A full calendar may give the appearance of getting things done, but being able to see that next competitive thing coming down the line or being able to see that we’ve got two groups that are fighting here and we really need to invest in getting them to work together — those are the critical things that executives need to do.
It is about having the capacity to see further out or to deal with that big threat to your bottom line. The easier issues will get managed below, if you are doing your job right. The higher you are in the organization, the tougher the issues are that come to you. You have to have the space and perspective to deal with those tougher issues.
I think a lot of people measure their worth in a corporation by how many meetings they attend. It depends on the culture of the organization you are in, but often it is a huge mistake to fill up your schedule with meetings.
by Matt Perman
MindTools is a helpful site in general. Here’s their article on effective scheduling.
by Matt Perman
I’ve advocated in previous posts that, when planning your week, you should proactively choose several “big rocks” to accomplish that week. These are the most important tasks that you can do that week, and they should stem from your values, goals, roles, and/or major projects.
Here’s what I haven’t said before: I think it may work best to keep the number of big rocks down to about 5. If you can accomplish one big rock per day, you will be making huge progress.
But if you try to put much more than that on your agenda for the week, one of two things will likely happen. First, might not feel the freedom or time to address situations that come up — many of which are important, even though they could not have been foreseen. Or, second, if you do give yourself the freedom to turn your attention to them, you will feel frustrated by the inability to accomplish your plans. And so you will feel behind.
I’m writing this because that’s how I feel right now! I tried to schedule too many priorities into my week. If I had scheduled less, maybe I’d even feel about done right now, with everything else I do for the week being gravy.
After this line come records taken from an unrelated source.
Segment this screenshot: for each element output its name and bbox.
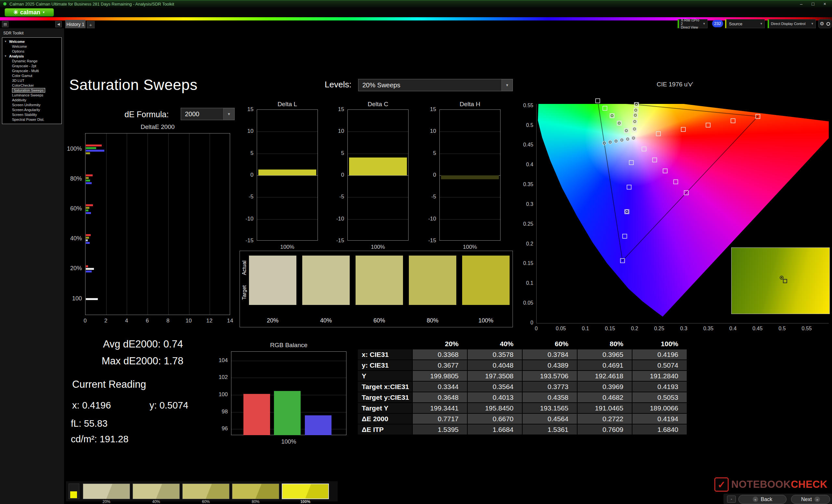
measured-point-dot <box>610 142 611 143</box>
tree-item-label: ColorChecker <box>12 83 34 87</box>
table-column-header: 40% <box>467 338 522 349</box>
gear-icon[interactable]: ⚙ <box>820 21 824 27</box>
add-tab-button[interactable]: + <box>87 21 95 28</box>
gridline <box>106 134 107 315</box>
table-cell: 0.5074 <box>632 360 687 370</box>
sidebar-item-screen-stability[interactable]: Screen Stability <box>2 112 61 117</box>
table-row-label: ΔE 2000 <box>358 413 412 424</box>
deltae-bar <box>86 234 91 236</box>
deltae-bar <box>86 265 88 267</box>
panel-toggle-icon[interactable]: ▤ <box>2 21 8 27</box>
patch-thumb-label: 60% <box>182 500 230 504</box>
deltae-bar <box>86 237 89 239</box>
gridline <box>257 197 317 197</box>
tree-item-label: Additivity <box>12 98 26 102</box>
reading-cd: cd/m²: 191.28 <box>71 434 128 445</box>
display-control-selector[interactable]: Direct Display Control ▼ <box>768 19 816 28</box>
delta-l-y-tick: 15 <box>238 106 254 113</box>
table-cell: 0.7609 <box>577 424 632 435</box>
deltae-bar <box>86 239 88 241</box>
window-title: Calman 2025 Calman Ultimate for Business… <box>9 2 174 6</box>
power-icon[interactable] <box>827 22 830 26</box>
levels-dropdown[interactable]: 20% Sweeps ▼ <box>358 79 513 91</box>
patch-thumb-label: 20% <box>83 500 130 504</box>
table-cell: 0.4682 <box>577 392 632 403</box>
measured-point-dot <box>634 121 635 122</box>
rgb-balance-title: RGB Balance <box>231 342 346 349</box>
sidebar-item-welcome[interactable]: Welcome <box>2 44 61 49</box>
meter-selector[interactable]: X-Rite i1Pro 2 Direct View ▼ <box>678 19 707 28</box>
system-buttons: ⚙ <box>818 19 831 28</box>
gridline <box>348 197 408 197</box>
close-button[interactable]: × <box>824 1 826 6</box>
deltae-x-tick: 12 <box>203 317 216 324</box>
patch-thumb-60[interactable] <box>182 483 230 499</box>
source-selector[interactable]: Source ▼ <box>725 19 765 28</box>
back-button[interactable]: « Back <box>738 495 786 504</box>
sidebar-item-options[interactable]: Options <box>2 49 61 54</box>
delta-l-y-tick: 10 <box>238 128 254 135</box>
sidebar-item-3d-lut[interactable]: 3D LUT <box>2 78 61 83</box>
tab-history-1[interactable]: History 1 <box>65 20 85 28</box>
target-square <box>663 169 667 173</box>
delta-c-plot <box>347 109 409 241</box>
swatch-panel: Actual Target 20%40%60%80%100% <box>239 251 513 327</box>
sidebar-item-grayscale-multi[interactable]: Grayscale - Multi <box>2 68 61 73</box>
deltae-bar <box>86 212 91 214</box>
reading-fl-value: 55.83 <box>84 418 108 429</box>
next-button[interactable]: Next » <box>791 495 830 504</box>
source-label: Source <box>729 22 742 26</box>
deltae-y-tick: 60% <box>58 205 82 212</box>
display-control-label: Direct Display Control <box>771 22 805 26</box>
sidebar-item-colorchecker[interactable]: ColorChecker <box>2 83 61 88</box>
gridline <box>148 134 148 315</box>
table-cell: 0.4358 <box>522 392 577 403</box>
delta-h-bar <box>441 175 499 179</box>
sidebar-item-screen-uniformity[interactable]: Screen Uniformity <box>2 102 61 107</box>
swatch-label: 60% <box>356 317 403 324</box>
expand-icon[interactable]: ▾ <box>5 55 9 57</box>
sidebar-item-dynamic-range[interactable]: Dynamic Range <box>2 58 61 63</box>
sidebar-item-color-gamut[interactable]: Color Gamut <box>2 73 61 78</box>
maximize-button[interactable]: □ <box>811 1 814 6</box>
minimize-button[interactable]: – <box>800 1 803 6</box>
table-cell: 191.2840 <box>632 370 687 381</box>
deltae-bar <box>86 204 93 206</box>
rgb-y-tick: 96 <box>212 425 228 432</box>
rgb-balance-plot <box>231 352 346 435</box>
sidebar-item-screen-angularity[interactable]: Screen Angularity <box>2 107 61 112</box>
sidebar-item-grayscale-2pt[interactable]: Grayscale - 2pt <box>2 63 61 68</box>
sidebar-item-saturation-sweeps[interactable]: Saturation Sweeps <box>2 88 61 92</box>
table-column-header: 80% <box>577 338 632 349</box>
table-cell: 0.4389 <box>522 360 577 370</box>
table-row: Target Y199.3441195.8450193.1565191.0465… <box>358 403 687 413</box>
active-patch-tile[interactable] <box>69 483 79 499</box>
meter-mode: Direct View <box>681 26 701 29</box>
de-formula-dropdown[interactable]: 2000 ▼ <box>181 108 235 120</box>
sidebar-item-luminance-sweeps[interactable]: Luminance Sweeps <box>2 92 61 97</box>
badge-value: 232 <box>714 21 721 26</box>
patch-thumb-80[interactable] <box>232 483 279 499</box>
collapse-sidebar-icon[interactable]: ◀ <box>55 21 62 27</box>
sidebar-item-welcome[interactable]: ▾Welcome <box>2 39 61 44</box>
expand-icon[interactable]: ▾ <box>5 40 9 43</box>
deltae-x-tick: 4 <box>120 317 133 324</box>
sidebar-item-additivity[interactable]: Additivity <box>2 97 61 102</box>
tree-item-label: Screen Stability <box>12 113 37 117</box>
delta-h-plot <box>439 109 500 241</box>
patch-thumb-20[interactable] <box>83 483 130 499</box>
avg-de2000-label: Avg dE2000: <box>103 338 160 350</box>
table-row: Y199.9805197.3508193.5706192.4618191.284… <box>358 370 687 381</box>
meter-name: X-Rite i1Pro 2 <box>681 19 701 26</box>
de-formula-value: 2000 <box>181 108 223 120</box>
layout-toggle-button[interactable]: ▫ <box>727 496 736 503</box>
patch-thumb-100[interactable] <box>282 483 329 499</box>
sidebar-item-analysis[interactable]: ▾Analysis <box>2 54 61 58</box>
table-cell: 1.5395 <box>412 424 467 435</box>
watermark-check: CHECK <box>791 479 828 490</box>
target-square <box>627 185 631 189</box>
calman-menu-button[interactable]: ✳ calman ▼ <box>4 8 54 17</box>
patch-thumb-40[interactable] <box>133 483 180 499</box>
table-cell: 192.4618 <box>577 370 632 381</box>
sidebar-item-spectral-power-dist[interactable]: Spectral Power Dist. <box>2 117 61 122</box>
That would be nice — and maybe would result in more getting done, not less. Or, it would result in the ability to say “finished for now,” which I think is something that is extra hard these days but which we all need more of.
The concept of big rocks is from Stephen Covey’s book The 7 Habits of Highly Effective People. He advocates about 2-3 big rocks per role, which would end up giving you around 15 or so per week. He doesn’t give that as any hard and fast rule, but it does set up your expectations. Sticking down at 5 is a bit counter-intuitive, but I think it may be about right.
But we’ll see. That’s why I’ve called this post “thoughts on how to schedule your week.” In many ways, effectiveness is an ongoing experiment. You create hypotheses, test them, adapt, and repeat.